In response to this article, a campaign staffer for Klobuchar sent Yahoo News a transcript of her post-announcement remarks to journalists in Minneapolis. A request to her Senate office for an interview was denied; her office also did not respond to questions about the allegations.

Behind the scenes, staffers worked to contain the crisis, as they tried to find out who had been behind the damaging quotes and anecdotes that have emerged thus far, say two people aware of those efforts (a primary reason for why some of those who spoke for this article wanted no identifying characteristics to be used, and others refused to be quoted at all). At the same time, they urged reporters to contact former Klobuchar staffers who were known to have a favorable assessment of the senator.

The crisis is especially dangerous to Klobuchar’s prospects because competence and comportment are central to her case as a presidential candidate.

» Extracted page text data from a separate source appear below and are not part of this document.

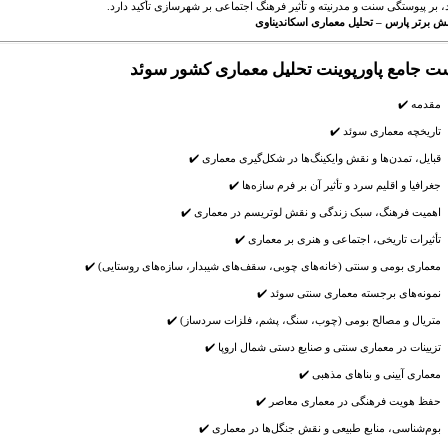
د، بر پیوستگی سنت و مدرنیته و تأثیر فرهنگ اجتماعی بر شهرسازی تأکید دارد.
قش برتر پارس – تحلیل معماری اسکاندیناوی
 جامع پاورپوینت تحلیل معماری کشور سوئد
مقدمه ✔️
تاریخچه معماری سوئد ✔️
قبایل، تمدن‌ها و نقش وایکینگ‌ها در شکل‌گیری معماری ✔️
جغرافیا و اقلیم سرد و تأثیر آن بر فرم سازه‌ها ✔️
اهمیت فرهنگ، سبک زندگی و نقش لوتریسم در معماری ✔️
تأثیرات تاریخی، اجتماعی و هنری بر معماری ✔️
معماری بومی و سنتی (خانه‌های چوبی، سقف‌های شیبدار، سازه‌های روستایی) ✔️
نمونه‌های برجسته معماری سنتی سوئد ✔️
متریال و مصالح بومی (چوب، سنگ، پشم، فلزات سردساز) ✔️
تزیینات در معماری سنتی و صنایع دستی شمال اروپا ✔️
معماری آیینی و بناهای مذهبی ✔️
حفظ هویت فرهنگی در معماری معاصر ✔️
بوم‌شناسی، منابع طبیعی و نقش جنگل‌ها در معماری ✔️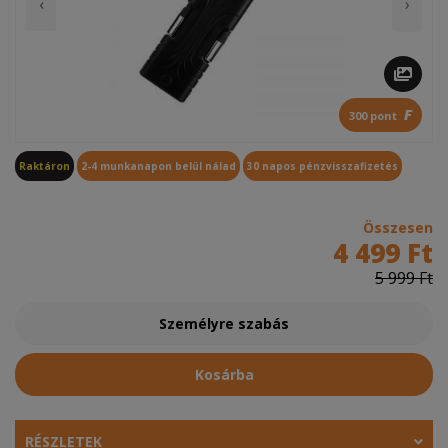
‹
›
F
300 pont
Raktáron
2-4 munkanapon belül nálad
30 napos pénzvisszafizetés
Összesen
4 499 Ft
5 999 Ft
Személyre szabás
Kosárba
RÉSZLETEK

Sometimes called “the senator of small things,” she has a legislative record that is bipartisan but relatively quotidian. “She’ll never stick her neck out on anything controversial,” one former male staffer said.

Amy Klobuchar
Photo: Gabriella Demczuk/Getty Images

Others said that Klobuchar’s main imperative was positive press coverage, to a degree unusual even by the standards of Capitol Hill, where self-promotion and self-regard are almost seen as survival skills.

“Her No. 1 priority in that office was herself,” a former female staffer said.

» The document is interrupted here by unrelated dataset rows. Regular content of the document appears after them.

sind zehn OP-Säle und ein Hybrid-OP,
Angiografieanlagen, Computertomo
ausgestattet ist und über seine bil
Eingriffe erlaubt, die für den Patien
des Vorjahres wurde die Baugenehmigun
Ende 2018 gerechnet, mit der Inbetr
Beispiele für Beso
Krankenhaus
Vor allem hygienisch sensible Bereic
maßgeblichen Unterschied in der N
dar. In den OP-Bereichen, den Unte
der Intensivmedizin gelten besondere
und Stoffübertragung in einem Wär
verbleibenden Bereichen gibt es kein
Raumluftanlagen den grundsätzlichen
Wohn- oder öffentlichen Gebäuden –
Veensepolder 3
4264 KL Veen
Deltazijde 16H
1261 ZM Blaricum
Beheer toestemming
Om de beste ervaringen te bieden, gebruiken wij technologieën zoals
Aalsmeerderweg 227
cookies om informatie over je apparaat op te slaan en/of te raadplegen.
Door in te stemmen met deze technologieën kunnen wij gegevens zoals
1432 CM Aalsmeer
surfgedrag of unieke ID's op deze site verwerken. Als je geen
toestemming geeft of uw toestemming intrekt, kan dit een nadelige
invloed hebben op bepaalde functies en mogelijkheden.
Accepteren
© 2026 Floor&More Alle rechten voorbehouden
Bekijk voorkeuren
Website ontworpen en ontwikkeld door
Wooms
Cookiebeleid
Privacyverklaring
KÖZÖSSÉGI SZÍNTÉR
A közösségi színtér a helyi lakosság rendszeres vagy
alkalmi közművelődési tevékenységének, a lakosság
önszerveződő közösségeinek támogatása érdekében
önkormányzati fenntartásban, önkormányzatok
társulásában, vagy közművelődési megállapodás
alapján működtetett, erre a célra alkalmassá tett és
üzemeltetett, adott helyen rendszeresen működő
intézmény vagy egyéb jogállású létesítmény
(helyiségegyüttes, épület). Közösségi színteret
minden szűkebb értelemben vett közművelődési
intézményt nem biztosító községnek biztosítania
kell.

Klobuchar has been a recipient of positive press for her tough but civil questioning of Supreme Court nominee Brett Kavanaugh, during the contentious confirmation hearings that took place last fall in the Senate Judiciary Committee. A gifted retail politician, she is popular in her native Minnesota, leading some to believe that she could repair the “blue firewall” that collapsed when Trump romped across the Midwest during the 2016 election.

The narrative now emerging about Klobuchar’s alleged mistreatment of staff could be especially damaging in a crowded Democratic primary where each candidate has to make the case that he or she alone can defeat Trump.

Should that narrative continue to build — and it is expected to, with more Klobuchar alumni coming forward — it could give Trump all the ammunition he needs for withering statements and tweets to motivate his own base and rally independent voters against Klobuchar.

For some former staffers, any crisis now developing is of Klobuchar’s own making.

“If you can’t treat the people closest to you with respect,” one former staffer said, “I don’t trust you to treat the American people with respect.”